[Collected data]
▼

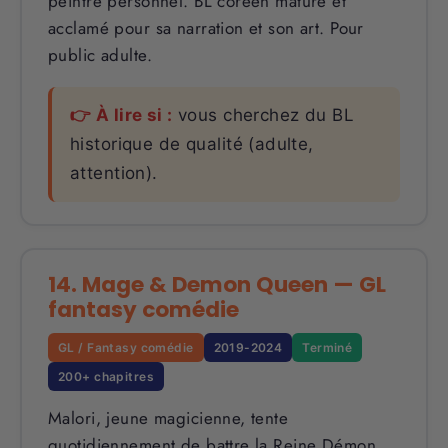
peintre personnel. BL coréen mature et
acclamé pour sa narration et son art. Pour
public adulte.
👉 À lire si :
vous cherchez du BL
historique de qualité (adulte,
attention).
14. Mage & Demon Queen — GL
fantasy comédie
GL / Fantasy comédie
2019-2024
Terminé
200+ chapitres
Malori, jeune magicienne, tente
quotidiennement de battre la Reine Démon…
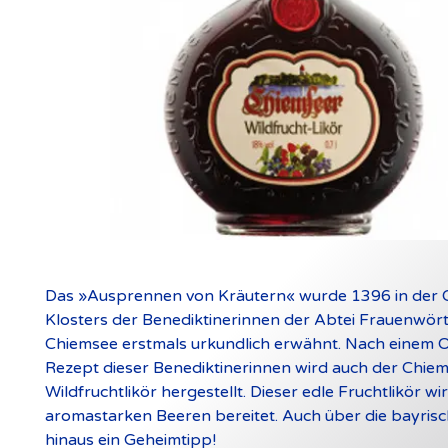
Das »Ausprennen von Kräutern« wurde 1396 in der 
Klosters der Benediktinerinnen der Abtei Frauenwör
Chiemsee erstmals urkundlich erwähnt. Nach einem Or
Rezept dieser Benediktinerinnen wird auch der Chie
Wildfruchtlikör hergestellt. Dieser edle Fruchtlikör wi
aromastarken Beeren bereitet. Auch über die bayris
hinaus ein Geheimtipp!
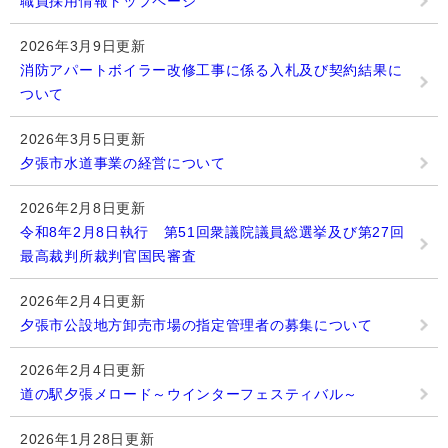
職員採用情報トップページ
2026年3月9日更新
消防アパートボイラー改修工事に係る入札及び契約結果に
ついて
2026年3月5日更新
夕張市水道事業の経営について
2026年2月8日更新
令和8年2月8日執行 第51回衆議院議員総選挙及び第27回
最高裁判所裁判官国民審査
2026年2月4日更新
夕張市公設地方卸売市場の指定管理者の募集について
2026年2月4日更新
道の駅夕張メロード～ウインターフェスティバル～
2026年1月28日更新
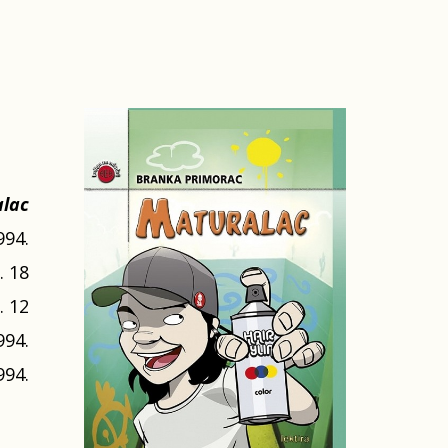
lac
994.
. 18
. 12
994.
994.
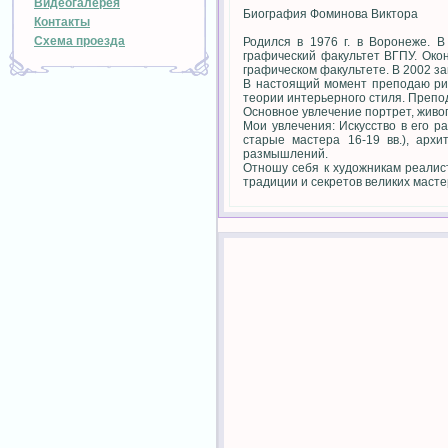
Видеогалерея
Биография Фоминова Виктора
Контакты
Схема проезда
Родился в 1976 г. в Воронеже. В
графический факультет ВГПУ. Окон
графическом факультете. В 2002 за
В настоящий момент преподаю рис
теории интерьерного стиля. Препо
Основное увлечение портрет, живо
Мои увлечения: Искусство в его 
старые мастера 16-19 вв.), арх
размышлений.
Отношу себя к художникам реалист
традиции и секретов великих масте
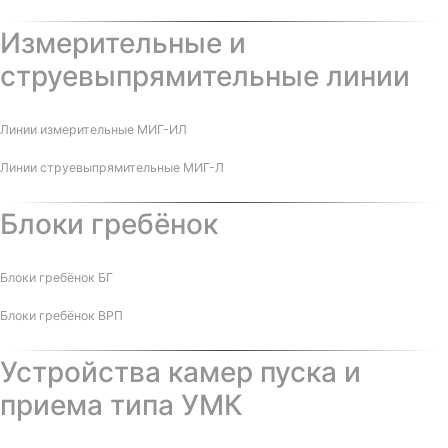
Измерительные и
струевыпрямительные линии
Линии измерительные МИГ-ИЛ
Линии струевыпрямительные МИГ-Л
Блоки гребёнок
Блоки гребёнок БГ
Блоки гребёнок ВРП
Устройства камер пуска и
приема типа УМК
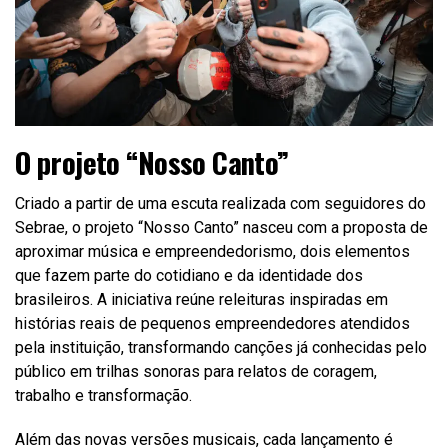
O projeto “Nosso Canto”
Criado a partir de uma escuta realizada com seguidores do
Sebrae, o projeto “Nosso Canto” nasceu com a proposta de
aproximar música e empreendedorismo, dois elementos
que fazem parte do cotidiano e da identidade dos
brasileiros. A iniciativa reúne releituras inspiradas em
histórias reais de pequenos empreendedores atendidos
pela instituição, transformando canções já conhecidas pelo
público em trilhas sonoras para relatos de coragem,
trabalho e transformação.
Além das novas versões musicais, cada lançamento é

▲

**Description of the task**
Go through the entries and filter for lines holding the word "Benediktinerinnen"; copy each match.

**Solution**
Klosters der Benediktinerinnen der Abtei Frauenwör
Rezept dieser Benediktinerinnen wird auch der Chie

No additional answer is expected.